ABOUT THIS EXERCISE:
Could you filter the records below and keep only the lines with the word "naši"?

◇ ◇ ◇ ◇

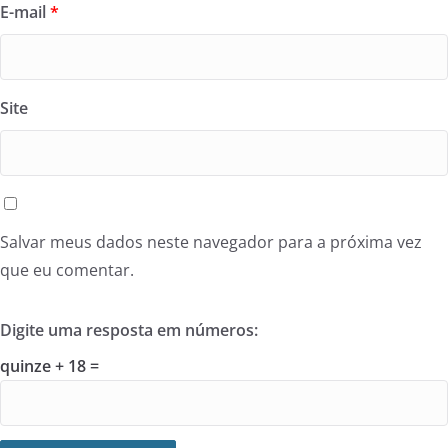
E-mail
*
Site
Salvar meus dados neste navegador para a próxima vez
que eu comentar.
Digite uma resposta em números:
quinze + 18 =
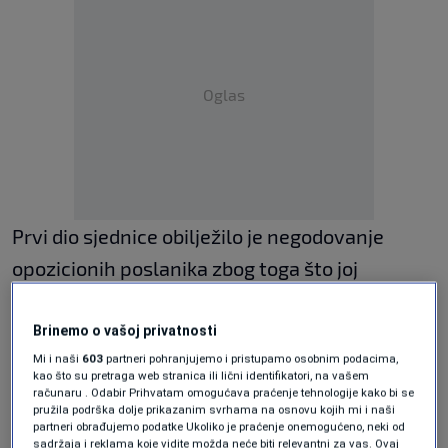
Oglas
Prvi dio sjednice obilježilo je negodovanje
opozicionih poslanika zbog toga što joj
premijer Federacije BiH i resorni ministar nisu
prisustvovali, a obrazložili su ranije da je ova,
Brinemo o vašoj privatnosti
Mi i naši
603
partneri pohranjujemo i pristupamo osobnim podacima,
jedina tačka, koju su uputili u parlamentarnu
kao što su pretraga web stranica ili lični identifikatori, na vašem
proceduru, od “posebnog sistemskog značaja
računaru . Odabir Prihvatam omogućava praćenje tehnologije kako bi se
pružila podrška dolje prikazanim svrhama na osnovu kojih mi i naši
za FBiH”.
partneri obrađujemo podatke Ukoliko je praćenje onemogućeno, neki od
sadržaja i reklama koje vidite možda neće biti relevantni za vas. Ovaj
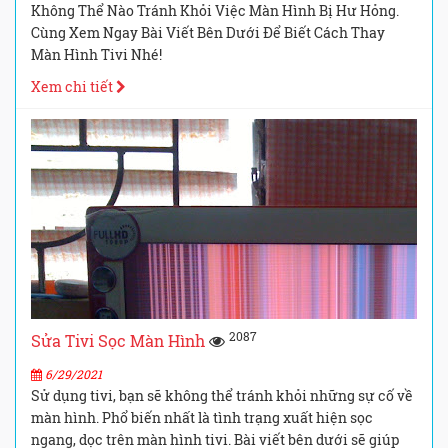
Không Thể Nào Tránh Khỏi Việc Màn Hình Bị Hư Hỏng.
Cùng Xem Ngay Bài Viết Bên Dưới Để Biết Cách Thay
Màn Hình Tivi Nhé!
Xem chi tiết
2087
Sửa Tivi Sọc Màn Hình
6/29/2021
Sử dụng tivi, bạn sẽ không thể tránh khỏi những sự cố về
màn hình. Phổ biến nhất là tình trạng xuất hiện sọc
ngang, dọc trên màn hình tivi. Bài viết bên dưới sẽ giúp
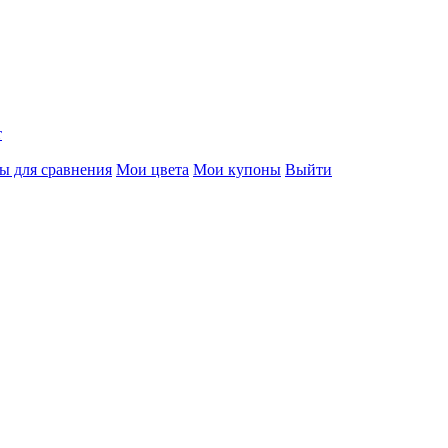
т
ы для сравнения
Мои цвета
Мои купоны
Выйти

◇ ◇ ◇ ◇

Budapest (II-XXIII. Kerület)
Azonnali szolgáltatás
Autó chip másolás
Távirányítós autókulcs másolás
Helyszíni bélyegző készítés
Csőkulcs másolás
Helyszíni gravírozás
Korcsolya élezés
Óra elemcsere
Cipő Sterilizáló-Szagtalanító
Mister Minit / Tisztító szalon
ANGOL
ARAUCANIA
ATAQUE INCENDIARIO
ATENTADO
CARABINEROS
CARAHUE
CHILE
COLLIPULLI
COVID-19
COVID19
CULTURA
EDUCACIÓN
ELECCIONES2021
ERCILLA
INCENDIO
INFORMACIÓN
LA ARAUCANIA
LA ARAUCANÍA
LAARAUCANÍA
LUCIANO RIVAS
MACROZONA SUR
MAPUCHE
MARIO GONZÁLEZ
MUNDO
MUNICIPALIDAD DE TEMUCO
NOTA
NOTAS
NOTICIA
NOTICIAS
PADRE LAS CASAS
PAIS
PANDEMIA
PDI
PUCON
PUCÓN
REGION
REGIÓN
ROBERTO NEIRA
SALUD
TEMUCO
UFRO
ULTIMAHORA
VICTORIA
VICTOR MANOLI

◇ ◇ ◇ ◇

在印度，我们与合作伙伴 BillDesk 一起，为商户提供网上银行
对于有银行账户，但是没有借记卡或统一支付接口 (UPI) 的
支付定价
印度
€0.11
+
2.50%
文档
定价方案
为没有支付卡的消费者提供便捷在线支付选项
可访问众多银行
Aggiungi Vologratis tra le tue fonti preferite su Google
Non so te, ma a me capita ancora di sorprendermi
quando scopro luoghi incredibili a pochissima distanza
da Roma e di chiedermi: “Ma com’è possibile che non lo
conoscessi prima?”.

◇ ◇ ◇ ◇

TASK RESULT:
Mi i naši
pružila podrška dolje prikazanim svrhama na osnovu kojih mi i naši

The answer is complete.